In der Anfangsphase glich Timo Schmidt beim 5:5 (8.) zum vierten Mal aus. Mit einem 5:0-Lauf zogen die Vilser von 7:6 (10.) auf 12:6 (16.) davon. „Wir haben in der ersten Halbzeit nicht gut in der Abwehr gestanden, zu viele Zweikämpfe in Eins-gegen-Eins-Situationen verloren“, monierte Schweitzer. „Bei uns stimmte die Einstellung, wir haben aggressiv gedeckt“, sagte dagegen Anton. Dück verkürzte zum 10:14 (21.), doch im Gegenzug markierte Rechtsaußen Alexander Schmidt das 15:10 (22.). Anschließend handelten sich Vilsens Marc-Sebastian Klitzke und Lasse Asendorf durch Fouls Zwei-Minuten-Strafen ein. Nach Wechselfehlern mussten auch noch Niklas Heere und Slembeck auf die Bank. In Überzahl kamen die Hausherren bis auf 13:15 (26.) heran, doch Klitzke und Sperling sorgten wieder für klare Verhältnisse – 17:13 (27.).

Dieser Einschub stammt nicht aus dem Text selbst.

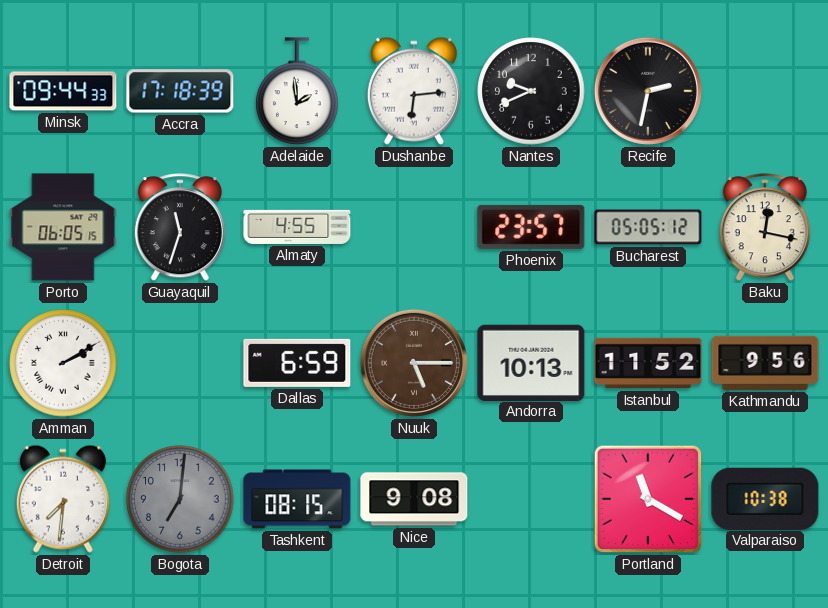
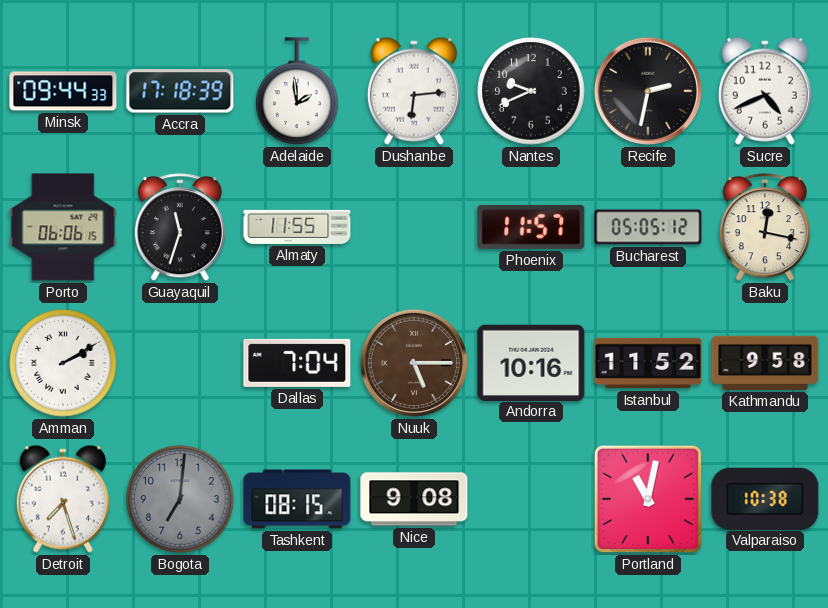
Sucre: none -> 4:41
Porto: 06:05 -> 06:06
Almaty: 4:55 -> 11:55
Phoenix: 23:57 -> 11:57
Dallas: 6:59 -> 7:04
Andorra: 10:13 -> 10:16
Kathmandu: 9:56 -> 9:58
Detroit: 7:31 -> 7:27
Portland: 11:20 -> 11:02
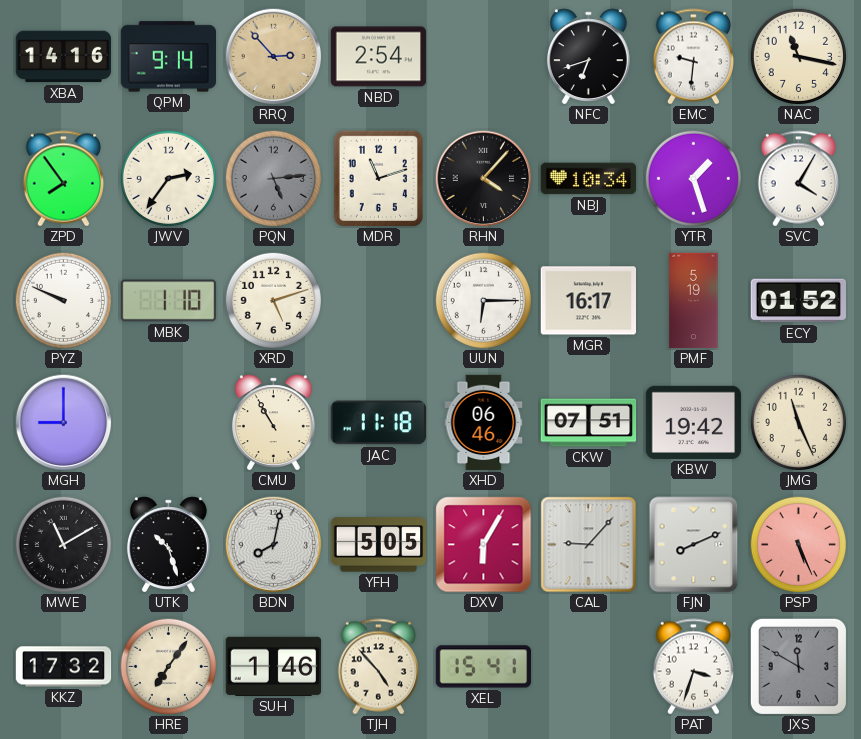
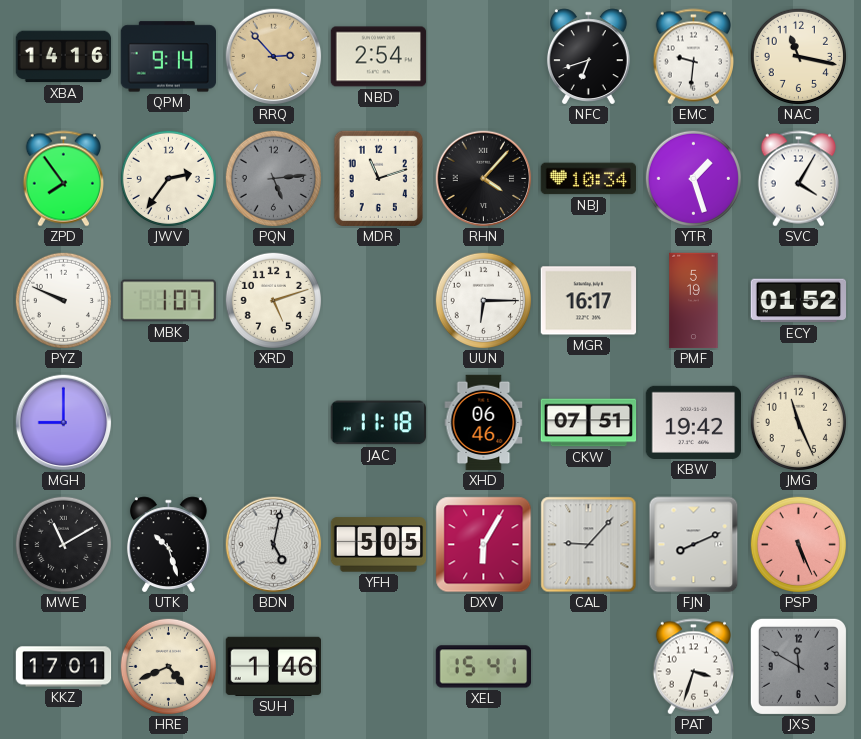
MBK: 1:10 -> 1:07
CMU: 10:55 -> none
BDN: 8:02 -> 5:02
KKZ: 17:32 -> 17:01
HRE: 7:06 -> 4:41
TJH: 4:53 -> none
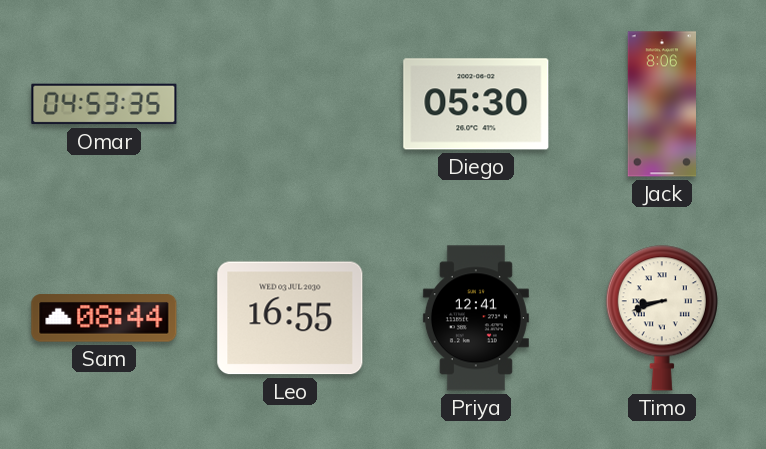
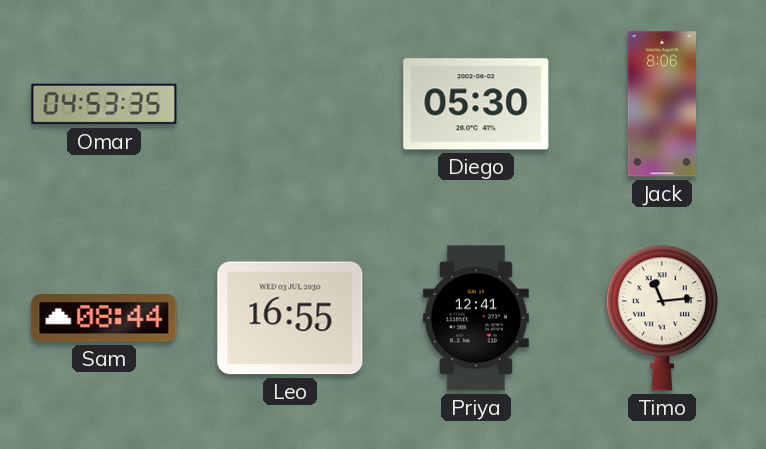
Timo: 8:42 -> 11:14
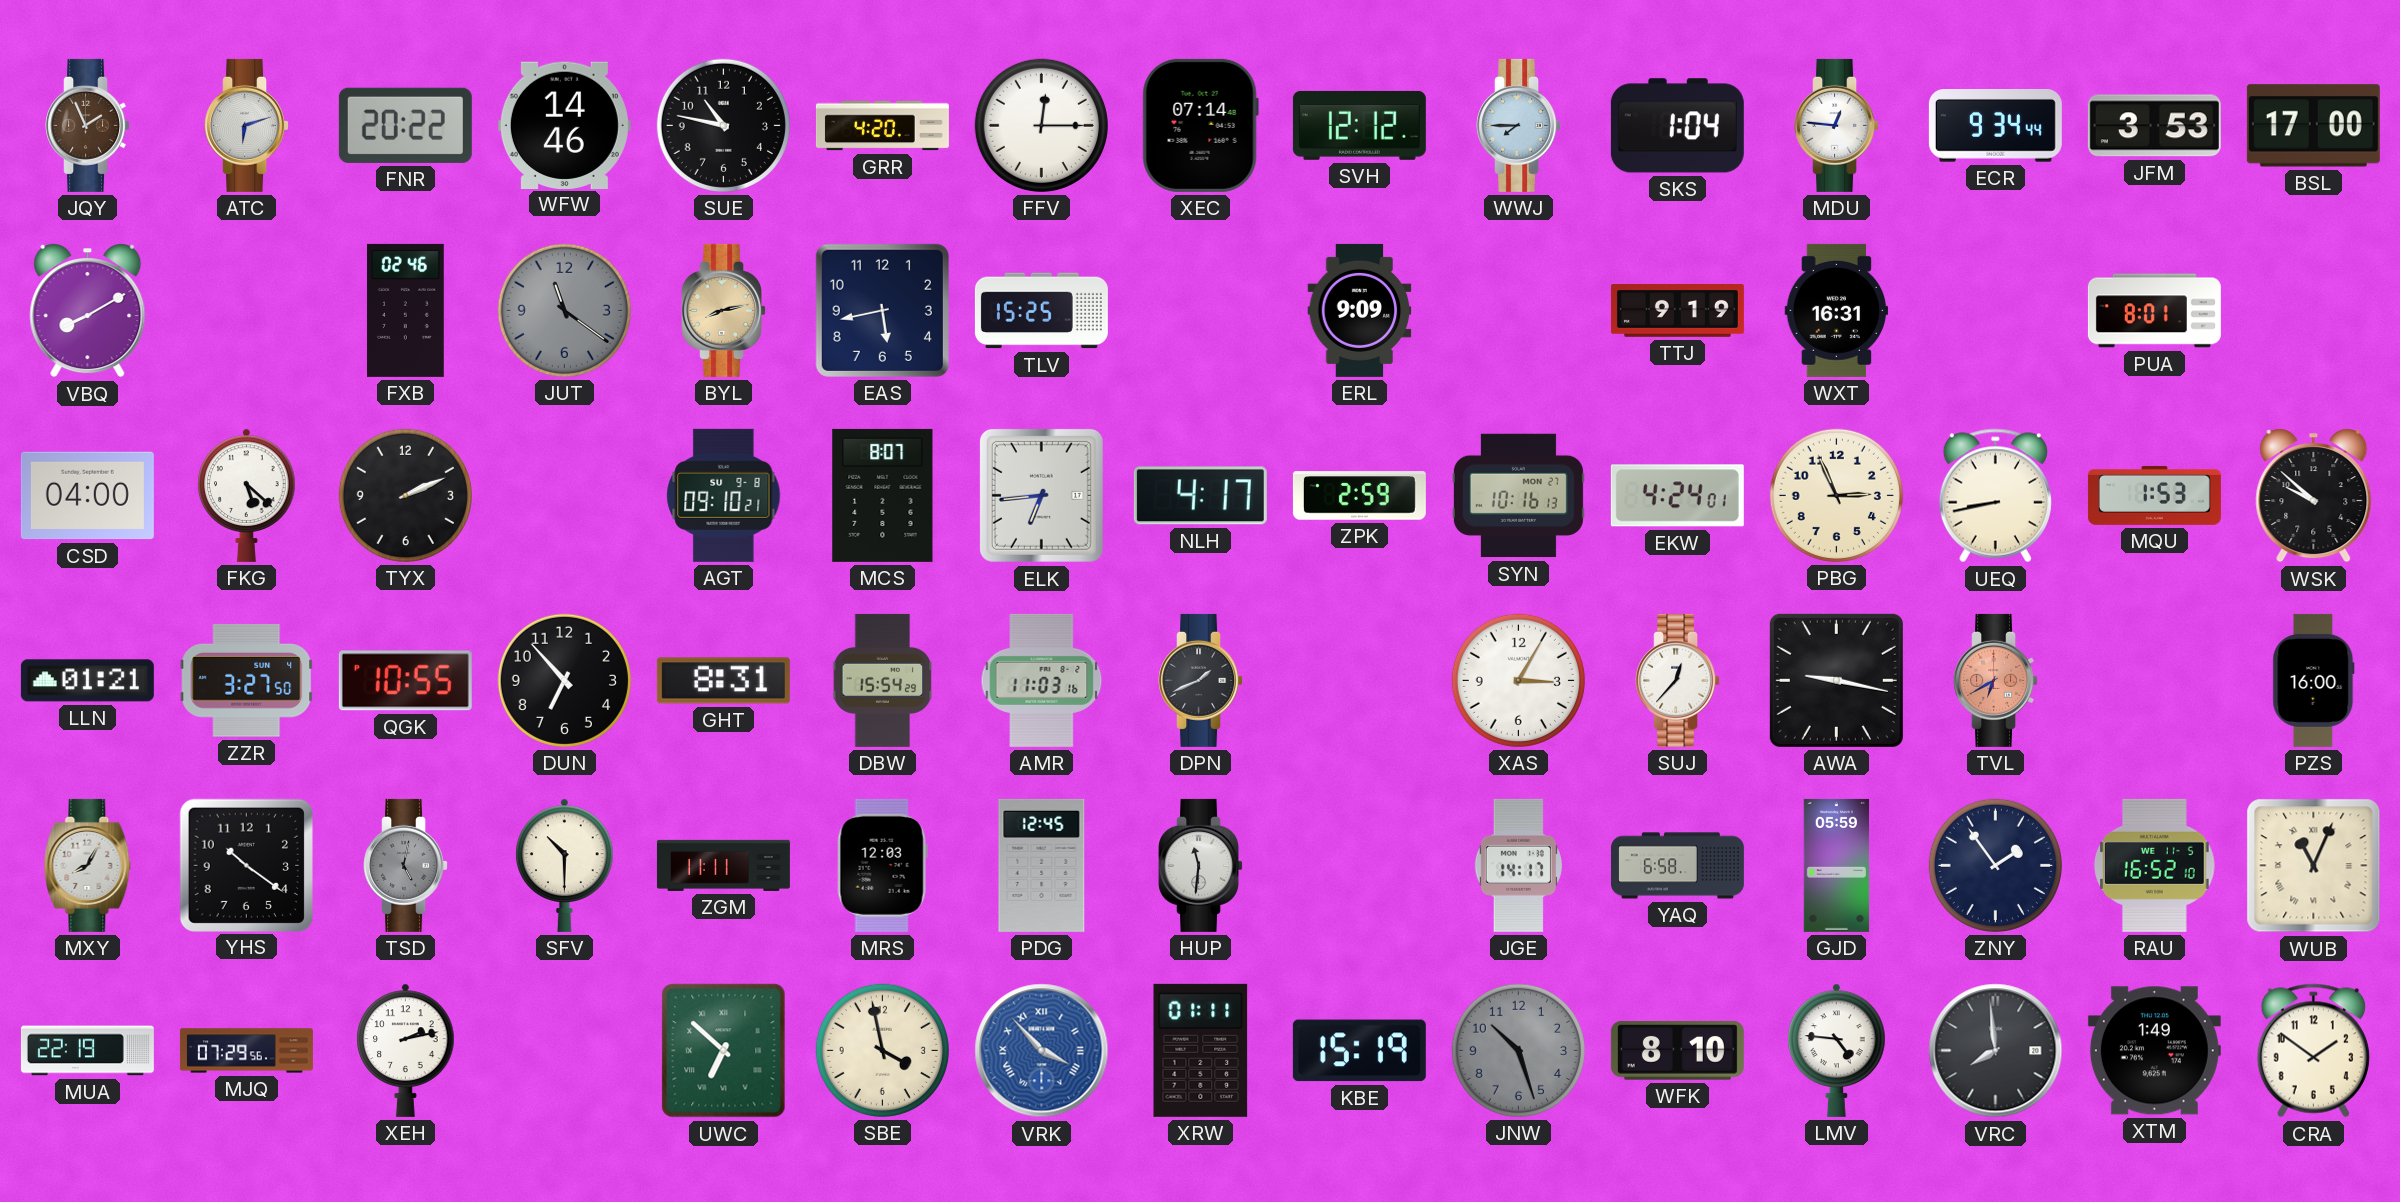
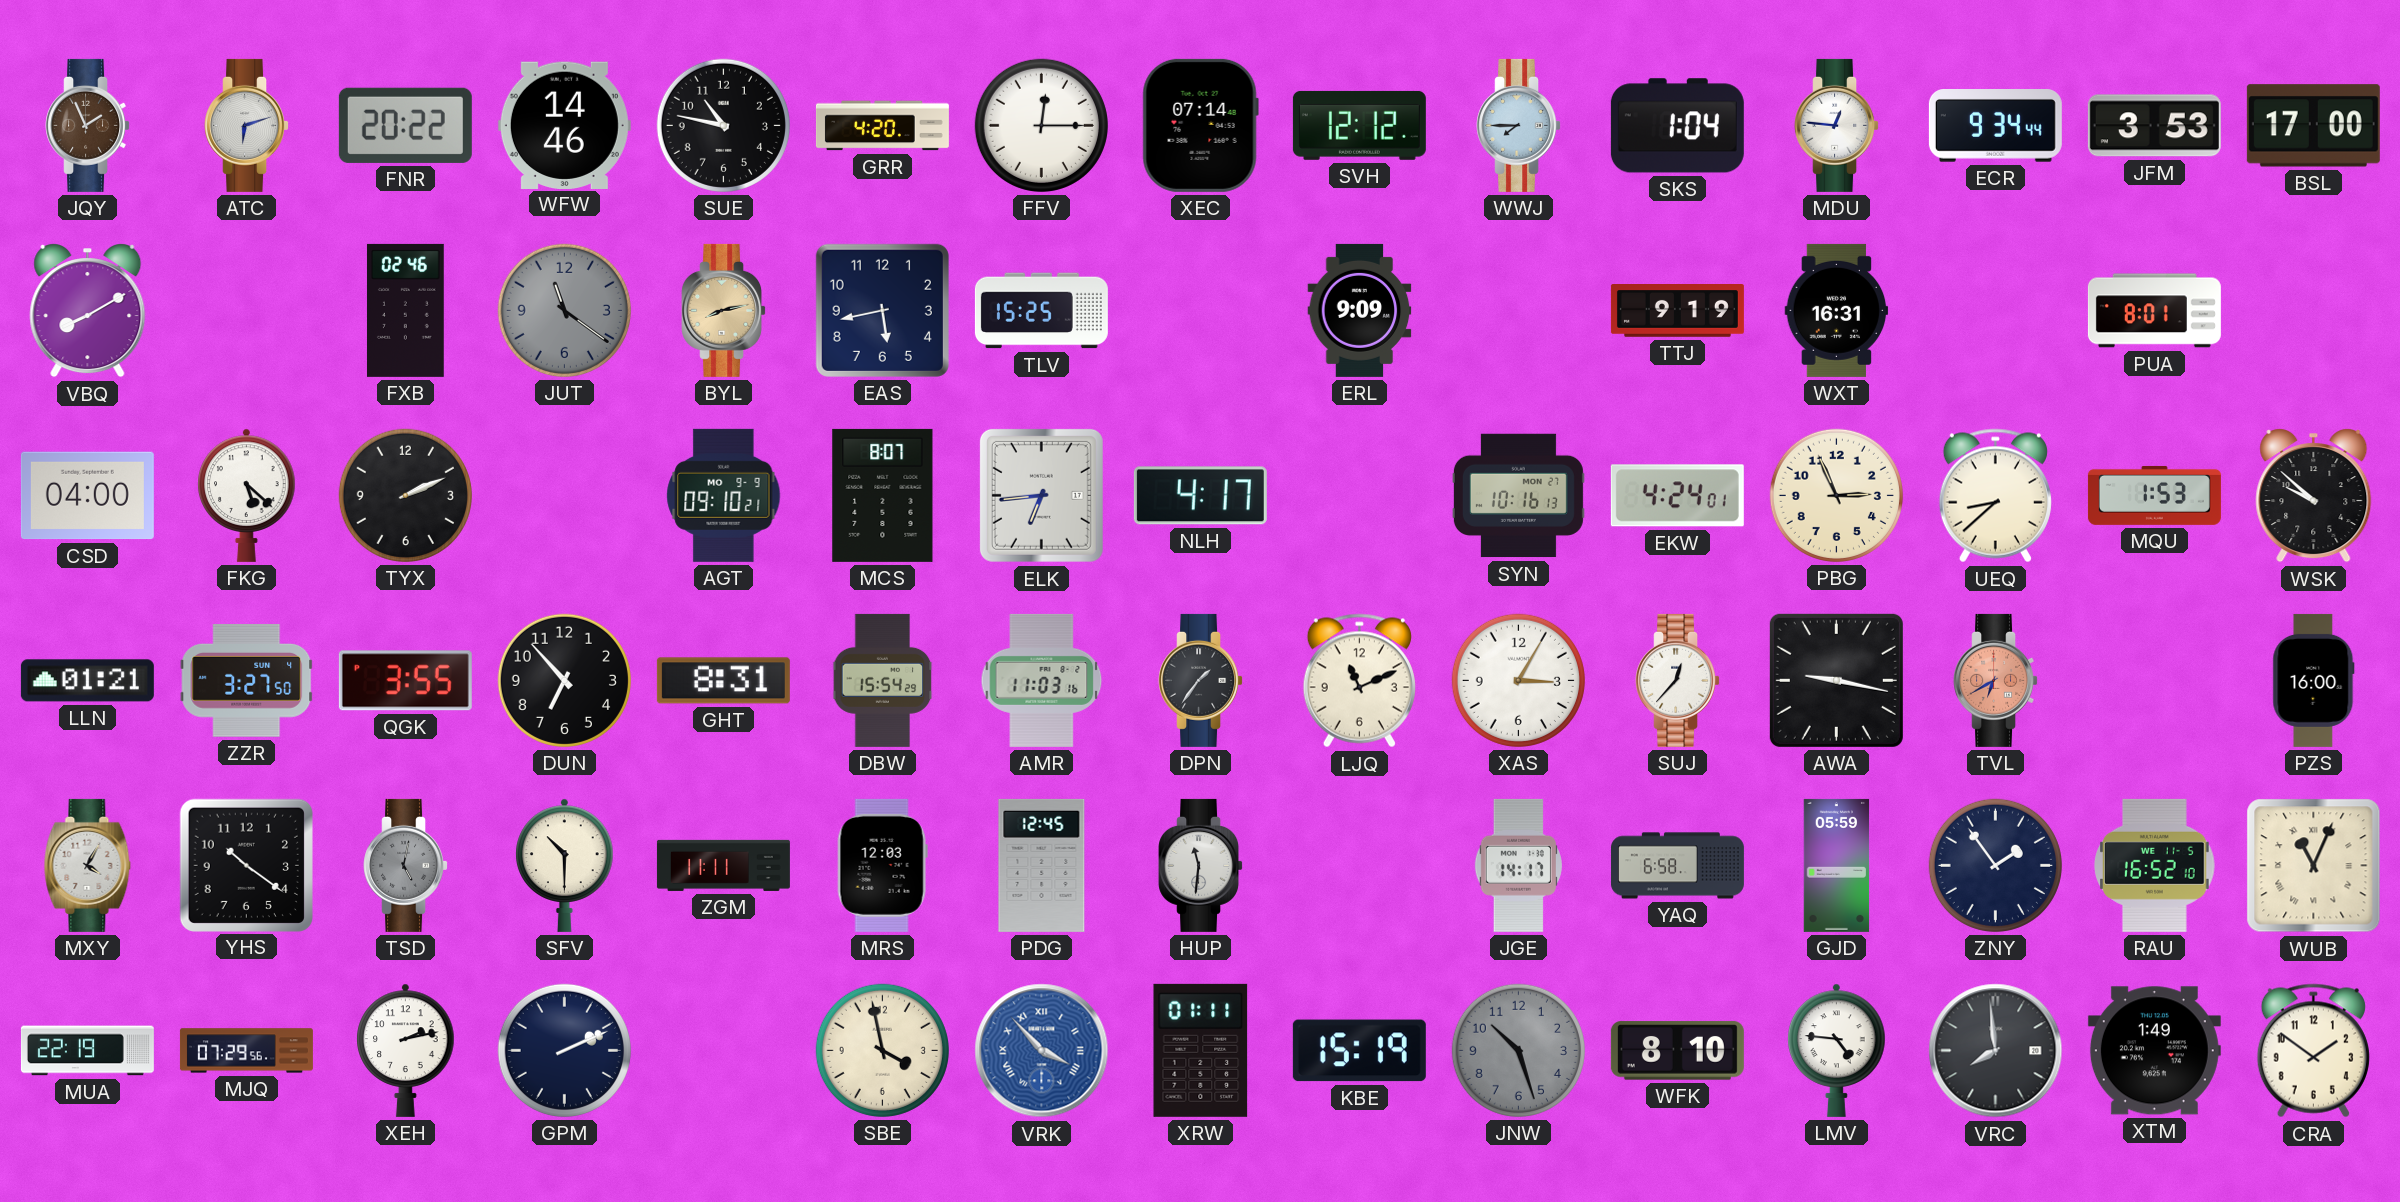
AGT date: SU 9-8 -> MO 9-9
ZPK: 2:59 -> none
UEQ: 8:43 -> 8:38
QGK: 10:55 -> 3:55
DPN: 1:41 -> 1:36
LJQ: none -> 11:11
MXY: 8:05 -> 4:05
GPM: none -> 2:11
UWC: 6:52 -> none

Nach dem Wechsel kämpfte sich der Neuling nach einem Tor von Timo Schmidt auf 19:20 (38.) heran, doch Slembeck erhöhte mit einem Dreierpack auf 23:19 (41.). Auch beim 27:24 (51.) durch Sperling sah es danach aus, dass es nicht mehr eng werden würde. Es kam aber anders. „Wir haben die Angriffe zu früh abgeschlossen und waren hinten unsortiert“, kritisierte Anton. Dück, Timo Schmidt und Gerrit Nordmeier egalisierten zum 27:27 (53.). Die Vilser gerieten aber nicht aus dem Konzept. Slembeck verwandelte einen Strafwurf, Alexander Schmidt traf in Überzahl, und Jorn Bolte erzielte das 30:27 (57.). Anschließend ließen sich die Gäste nicht mehr die Butter vom Brot nehmen und feierten den Derbysieg.